正则表达式实际上在做的是什么也没找到。没有试图逃避括号,它正在捕获一些文件,但现在 nada。我使用re.search
而不是re.match
因为显然正则表达式还没有完成,我正在测试它的一部分。
import re, os, sys, shutil
def readDir(path1):
return [ f for f in os.listdir(path1) if os.path.isfile(os.path.join(path1,f)) ]

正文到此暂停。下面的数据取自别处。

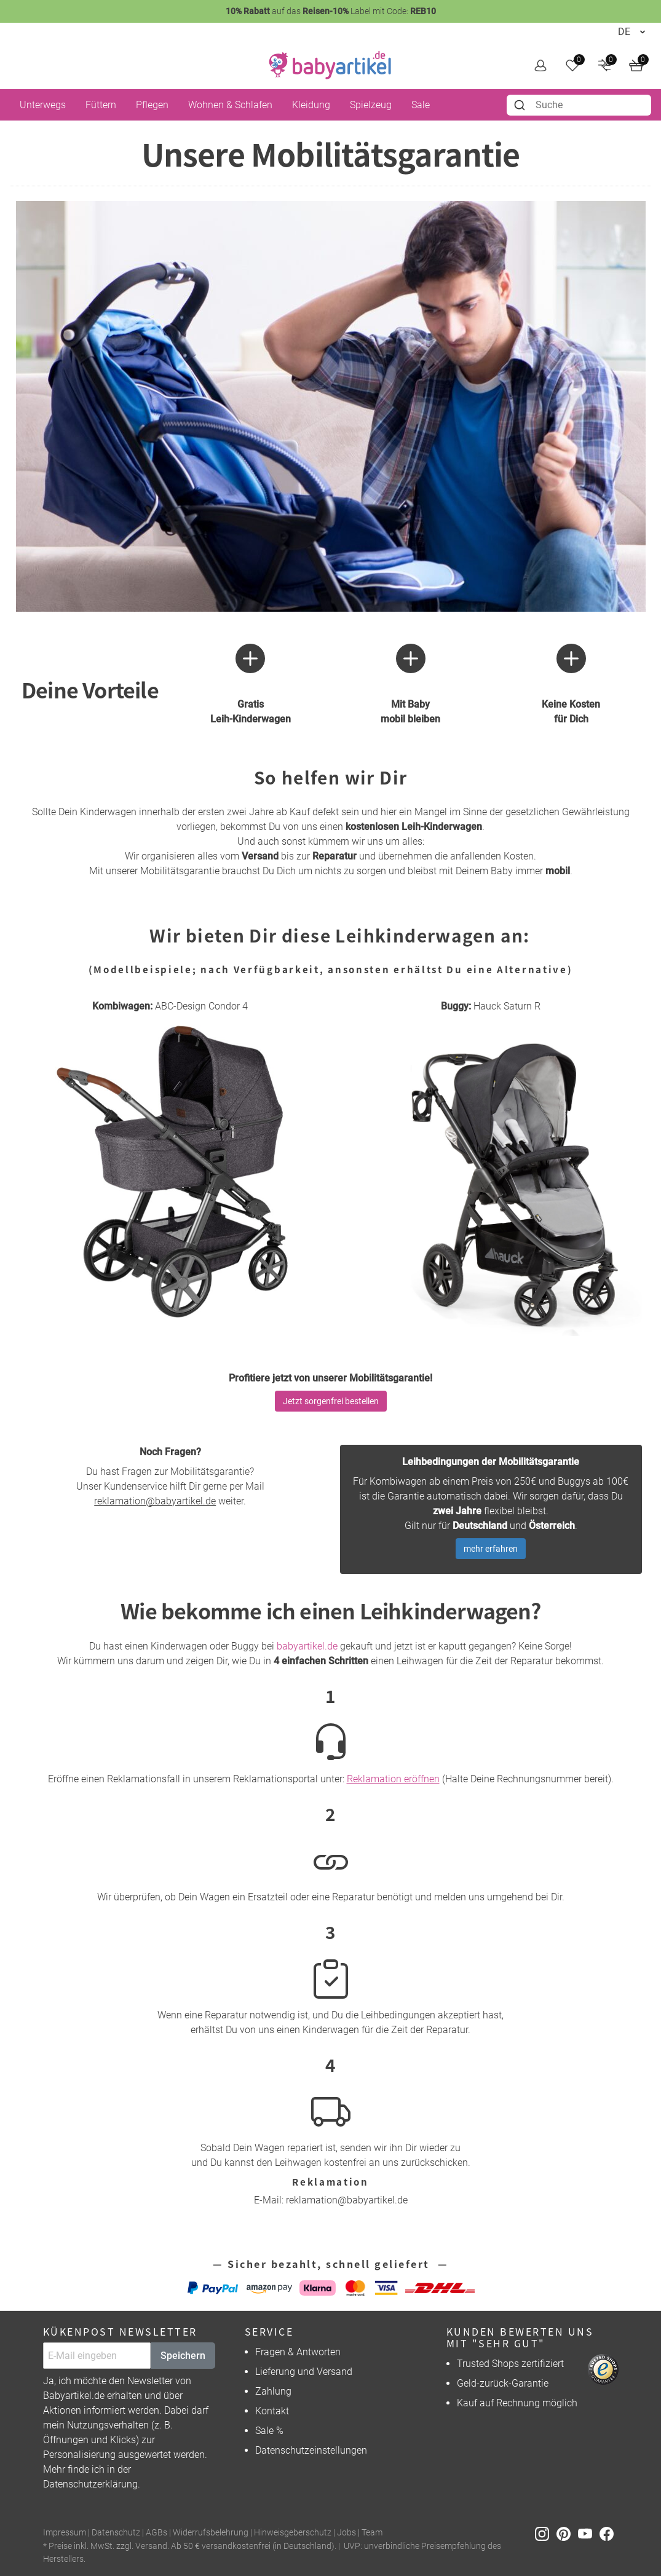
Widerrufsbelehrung (210, 2532)
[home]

def files(dir1,term,path1):
match2 = []; stillWrong = []#; term = str(term)
for f in dir1:
result = re.search(term + "\s\b\s\(\d{5}\)\s\b\s\w{3}\s\d{4}\b\d{3}[a-z\A-Z]+\s\b\s[A-z\a-z]+\b\s[A-Z\a-z]+ .txt",f)
if result: match2.append(f)
else: stillWrong.append(f)
#print "split --- ",os.path.split(f)
##else: os.rename(path1+'\\'+f, path1+'\\'+'@ '+f); stillWrong.append(f)
print "f ---- ",f
return match2, stillWrong
term = "201308"; src = "testdir1"; dest = "testdir2"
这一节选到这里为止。